5. It has further been contended that the decision of the authority of the advance ruling reported in the case of Application No. P-16 of 1998, In re [1999] 236 ITR 103 and relied upon by the CIT is distinguishable on facts. Similarly, the decision of the Supreme Court in the case of CIT v. K. Srinivasan [1972] 83 ITR 346, relied upon by the CIT is claimed to be misplaced. It is not disputed that surcharge is payable on the income-tax and is part of the income-tax chargeable under the statute. Nevertheless a distinction has been maintained in respect of the rate of tax at which income-tax is chargeable and at which surcharge is payable by some of the assessees. It was accordingly contended that the orders passed by the CIT under Section 263 may be cancelled and those of the Assessing Officer restored.

6. The learned Departmental Representative on the other hand contended that the appeals filed by the assessee are misconceived insofar as the CIT has sent the matter back to the Assessing Officer for fresh consideration without recording any definite finding relating to the rate of tax chargeable in the case of appellant company. It was further contended that the rate of tax chargeable in the case of the appellant company is 65 per cent as against 60 per cent charged by the Assessing Officer. It was further contended that the difference in the rate of tax between the domestic company and the foreign company at the rate of 15 per cent as provided under Article 14(2) has been maintained. The learned DR pointed out that the domestic companies are liable to pay tax at the rate of 45 per cent, besides surcharge at the rate of 15 per cent on income-tax. Thus the domestic companies are liable to income-tax at the rate of 51.75 per cent. As against that rate of tax in the case of foreign companies has been provided at 65 per cent. The difference between the rate of tax in the case of domestic companies and the foreign companies is thus less than 15 per cent and therefore, the Assessing Officer was not justified in restricting the rate of tax to 60 per cent in the case of the appellant company. Our attention was invited to the decision of the Authority of Advance Ruling reported in the case of Application No. P-16 of 1998 (supra) where a reference has been made to the decision of the Supreme Court and on that basis held that in case of conflict between laws of two nations the, same is to be decided in favour of national law. The CIT, according to, the learned DR, was thus justified in invoking his jurisdiction under Section 263 and setting aside the orders of the Assessing Officer.

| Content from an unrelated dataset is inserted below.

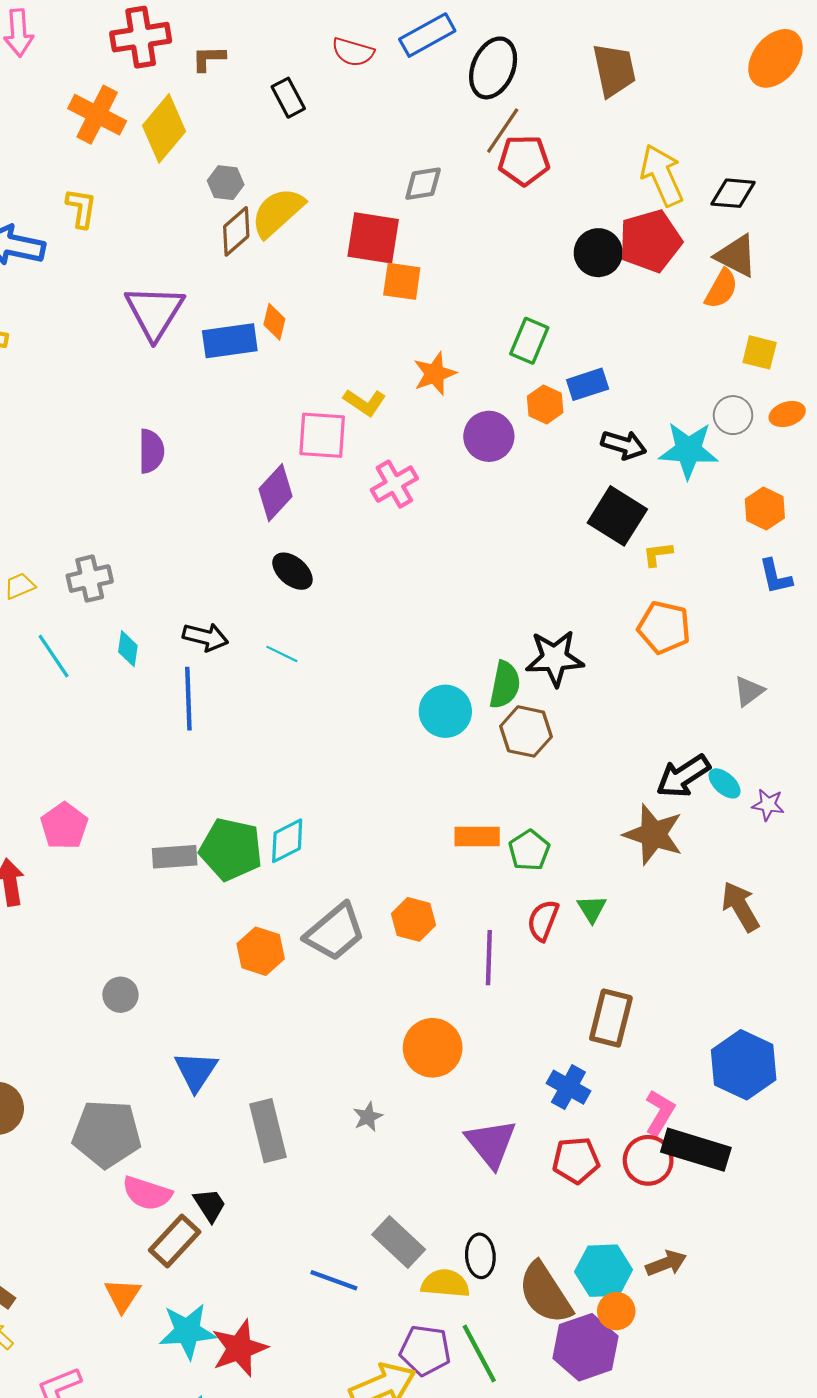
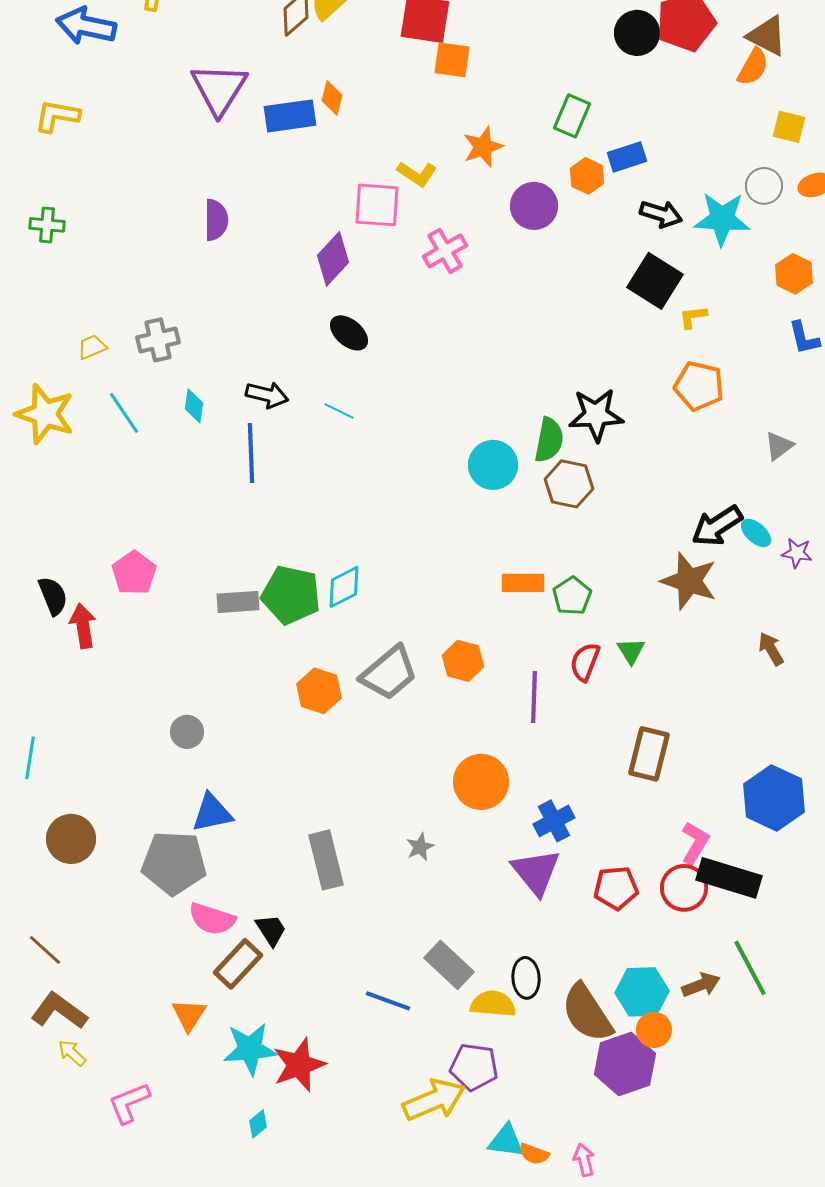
brown arrow: (740, 907) -> (771, 649), size x0.7
blue triangle: (196, 1071) -> (212, 813), moved, turned 45
blue cross: (568, 1087) -> (554, 821), moved, turned 33
green line: (479, 1354) -> (750, 968), moved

7. In counter reply the learned counsel for the assessee pointed out that the CIT (Admn.) has given a definite finding about the rate of tax chargeable in the case of the assessee and therefore, the contention on behalf of the revenue to the contrary is misconceived. Even otherwise an order under Section 263 without recording a definite finding would be invalid in view of the decision of the Bombay High Court in the case of CIT v. Gabriel India Ltd. [1993] 203 ITR 108. The learned counsel for the assessee further invited our attention to Section 2(37A), which defines the rate or rates in force. It was, accordingly, contended that the contentions advanced on behalf of the revenue are without any merit and therefore, appeals of the assessee may be accepted.

8. We have given our careful consideration to the rival contentions.

The dispute involved in these appeals revolves on the interpretation of Clause 2 of Article 14 of the convention between the Government of Republic of India and the Government of United States of America. The convention between the two countries has statutory recognition under Section 90 of the Income-tax Act, 1961. The Assessing Officer is empowered to make an assessment of any assessee in accordance with the provisions of the Act. Section 4 of the Income-tax Act, 1961 is the charging section. It provides that where a Central Act enacts that income-tax shall be charged for any assessment year at any rate or rates, income-tax at that rate or those rates shall be charged for that year in accordance with and subject to the provisions (including provision for the levy of additional income-tax) of this Act in respect of the total income of the previous year of every person. The Finance Act, 1992, Finance Act, 1993 and the Finance Act, 1994 provide for levy of tax in the case of companies other than domestic companies at the rate of 65 per cent. Therefore, if one were to go strictly in accordance with the provisions of the Act, the Assessing Officer would be bound to levy tax in the case of the appellant company at the rate of 65 per cent. However, under Section 90 of the Income-tax Act, 1961 the Central Government is empowered to enter into an agreement with the Government of any country outside India for the granting of relief in respect of income on which have been paid both income-tax under this Act and income-tax in that country or for avoidance of the double taxation income under this Act and under the corresponding law in force in that country. The effect of the agreement between the two countries as explained by the Andhra Pradesh High Court in the case of CIT v.Visakhapatnam Port Trust[1983] 144 ITR 146 : 15 Taxman 72 is as under:- (a) If no tax liability is imposed under this Act, the question of resorting to the agreement would not arise. No provision of the agreement can possibly fasten a tax liability where the liability is not imposed by this Act.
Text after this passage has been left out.